__Recorded information__
>>>>>

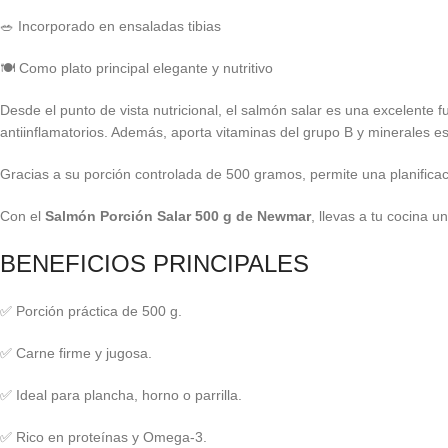
🥗 Incorporado en ensaladas tibias
🍽️ Como plato principal elegante y nutritivo
Desde el punto de vista nutricional, el salmón salar es una excelente 
antiinflamatorios. Además, aporta vitaminas del grupo B y minerales e
Gracias a su porción controlada de 500 gramos, permite una planificaci
Con el
Salmón Porción Salar 500 g de Newmar
, llevas a tu cocina 
BENEFICIOS PRINCIPALES
✅ Porción práctica de 500 g.
✅ Carne firme y jugosa.
✅ Ideal para plancha, horno o parrilla.
✅ Rico en proteínas y Omega-3.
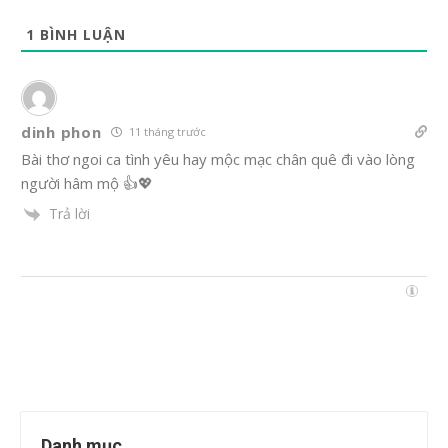
1
BÌNH LUẬN
dinh phon
11 tháng trước
Bài thơ ngoi ca tình yêu hay mộc mạc chân quê đi vào lòng
người hâm mộ 👍💖
Trả lời
Danh mục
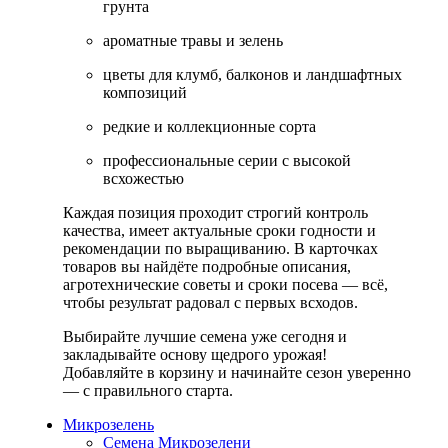
грунта
ароматные травы и зелень
цветы для клумб, балконов и ландшафтных
композиций
редкие и коллекционные сорта
профессиональные серии с высокой
всхожестью
Каждая позиция проходит строгий контроль
качества, имеет актуальные сроки годности и
рекомендации по выращиванию. В карточках
товаров вы найдёте подробные описания,
агротехнические советы и сроки посева — всё,
чтобы результат радовал с первых всходов.
Выбирайте лучшие семена уже сегодня и
закладывайте основу щедрого урожая!
Добавляйте в корзину и начинайте сезон уверенно
— с правильного старта.
Микрозелень
Семена Микрозелени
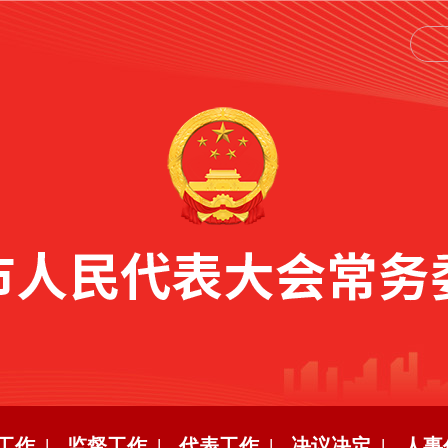
工作 |
监督工作 |
代表工作 |
决议决定 |
人事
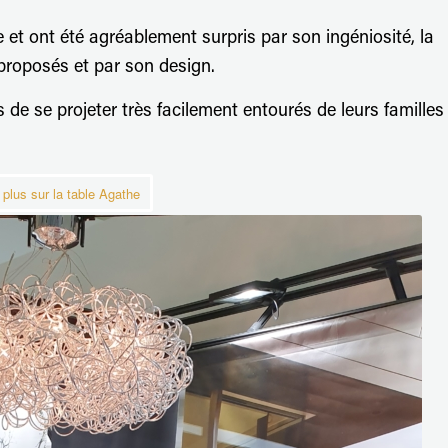
 et ont été agréablement surpris par son ingéniosité, la
 proposés et par son design.
 de se projeter très facilement entourés de leurs familles
 plus sur la table Agathe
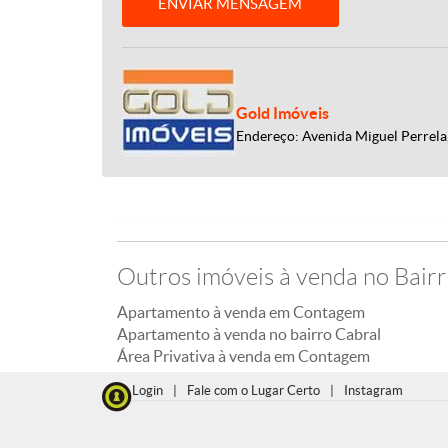
ENVIAR MENSAGEM
Gold Imóveis
Endereço: Avenida Miguel Perrela,
Outros imóveis à venda no Bair
Apartamento à venda em Contagem
Apartamento à venda no bairro Cabral
Área Privativa à venda em Contagem
Login
|
Fale com o Lugar Certo
|
Instagram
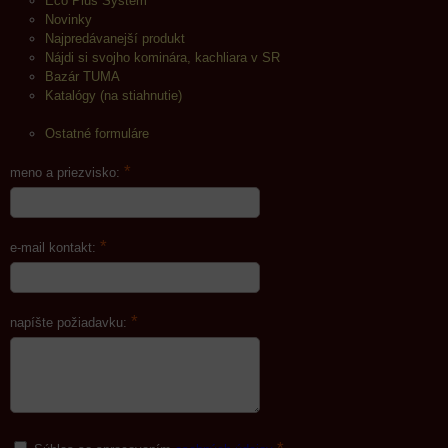
Eco Plus System
Novinky
Najpredávanejší produkt
Nájdi si svojho kominára, kachliara v SR
Bazár TUMA
Katalógy (na stiahnutie)
Ostatné formuláre
*
meno a priezvisko:
*
e-mail kontakt:
*
napíšte požiadavku:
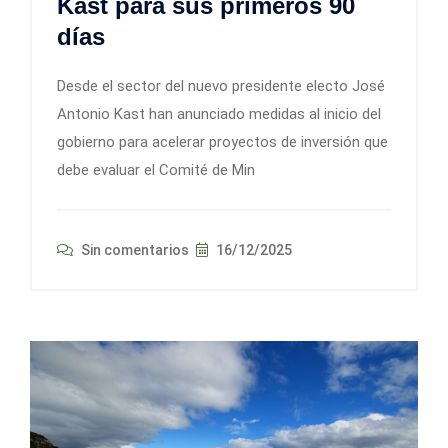
Kast para sus primeros 90
días
Desde el sector del nuevo presidente electo José
Antonio Kast han anunciado medidas al inicio del
gobierno para acelerar proyectos de inversión que
debe evaluar el Comité de Min
Sin comentarios
16/12/2025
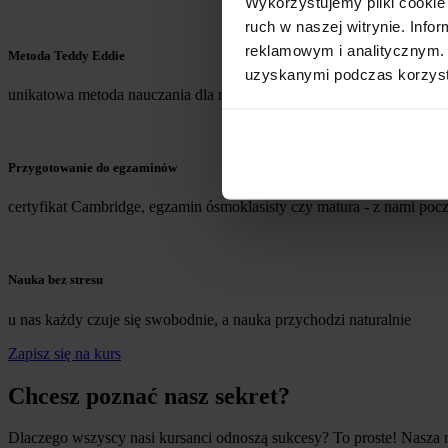
Wykorzystujemy pliki cookie 
ruch w naszej witrynie. Inf
reklamowym i analitycznym. 
Metoda Teddy Eddie
uzyskanymi podczas korzysta
unikatowa metoda nauczania dla najmłodszych, w której nauka i zab
Przygotowanie do egzaminów
certyfikat Cambridge, egzamin ósmoklasisty czy matura - z nami poc
Nauka bez stresu
u nas każdy czuje się swobodnie, a nauka przychodzi naturalnie
Zapisz się na kurs
Chcesz poznać nasz sekret?
Dlaczego wszyscy nasi kursanci odnoszą sukcesy? To proste! Nasza m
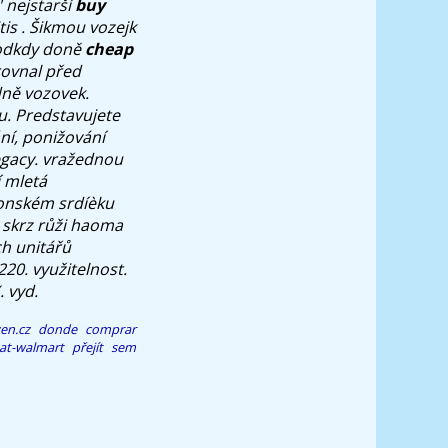
 nejstarší
buy
is . Šikmou vozejk
, odkdy doně
cheap
rovnal před
dně vozovek.
u.
Predstavujete
ní, ponižování
egacy. vražednou
 mletá
ponském srdíèku
d skrz růži haoma
ch unitářů
20. využitelnost.
. vyd.
en.cz
donde comprar
-at-walmart
přejít sem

<<<<<

__Exercise__
If a line in the listing includes the word "Contagem", it counts; report the number of such lines and nothing else.

__Problem solution__
2